__About this task__.
The required output is the lines from the one with "это иностранные …" through the end of the data, repeated verbatim, with no pictures included.

Extracted page text data
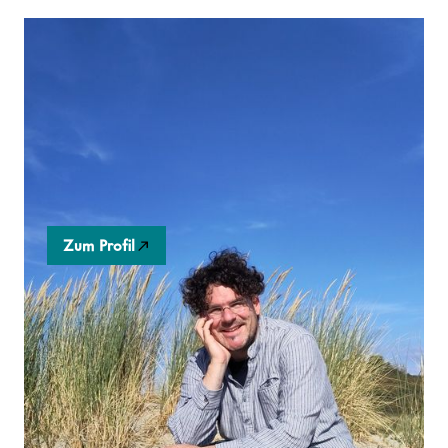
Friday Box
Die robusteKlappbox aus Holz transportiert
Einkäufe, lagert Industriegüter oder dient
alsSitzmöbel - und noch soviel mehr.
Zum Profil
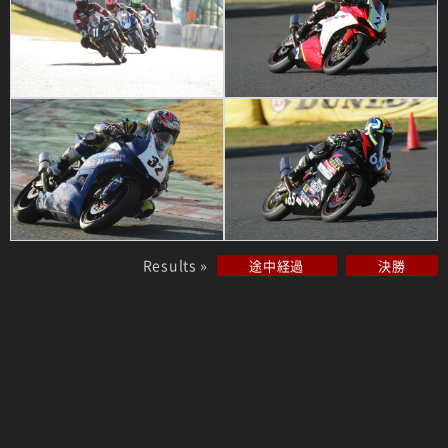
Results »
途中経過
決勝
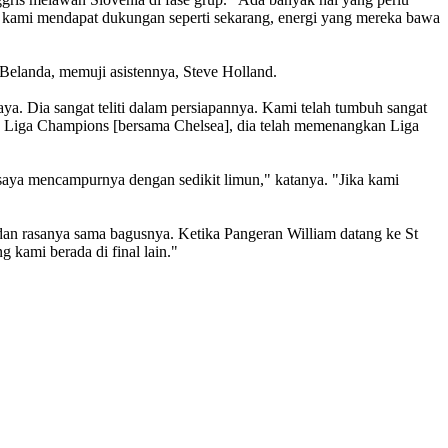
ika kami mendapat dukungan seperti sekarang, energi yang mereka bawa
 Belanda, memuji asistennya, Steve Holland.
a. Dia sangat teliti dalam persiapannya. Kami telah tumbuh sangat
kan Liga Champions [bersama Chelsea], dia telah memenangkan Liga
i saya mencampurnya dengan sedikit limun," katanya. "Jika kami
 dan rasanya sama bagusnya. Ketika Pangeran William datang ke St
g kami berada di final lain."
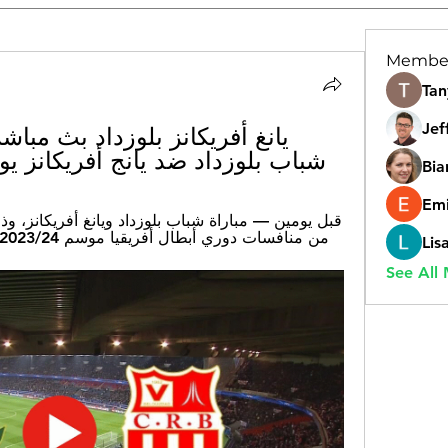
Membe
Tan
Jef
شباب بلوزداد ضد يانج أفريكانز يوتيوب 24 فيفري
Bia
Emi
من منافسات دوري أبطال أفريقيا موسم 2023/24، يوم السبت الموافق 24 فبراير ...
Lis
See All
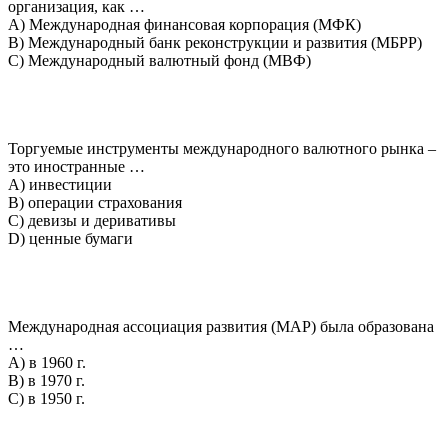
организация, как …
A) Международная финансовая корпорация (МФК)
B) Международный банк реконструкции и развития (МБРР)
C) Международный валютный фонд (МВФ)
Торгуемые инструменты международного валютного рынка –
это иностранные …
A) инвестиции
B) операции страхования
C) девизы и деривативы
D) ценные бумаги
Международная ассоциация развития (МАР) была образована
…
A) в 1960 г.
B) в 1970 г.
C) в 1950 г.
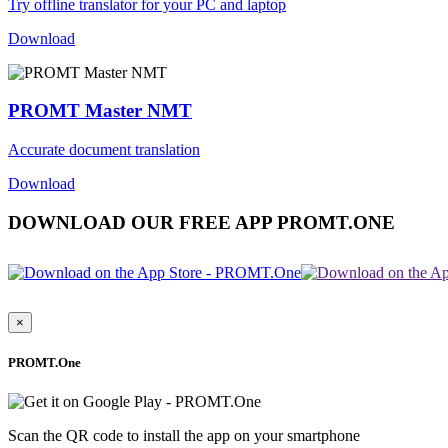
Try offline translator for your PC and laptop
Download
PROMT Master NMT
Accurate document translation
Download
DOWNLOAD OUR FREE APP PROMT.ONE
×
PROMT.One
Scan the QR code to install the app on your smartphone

__Your solution__.
это иностранные …
A) инвестиции
B) операции страхования
C) девизы и деривативы
D) ценные бумаги
Международная ассоциация развития (МАР) была образована
…
A) в 1960 г.
B) в 1970 г.
C) в 1950 г.
Try offline translator for your PC and laptop
Download
PROMT Master NMT
Accurate document translation
Download
DOWNLOAD OUR FREE APP PROMT.ONE
×
PROMT.One
Scan the QR code to install the app on your smartphone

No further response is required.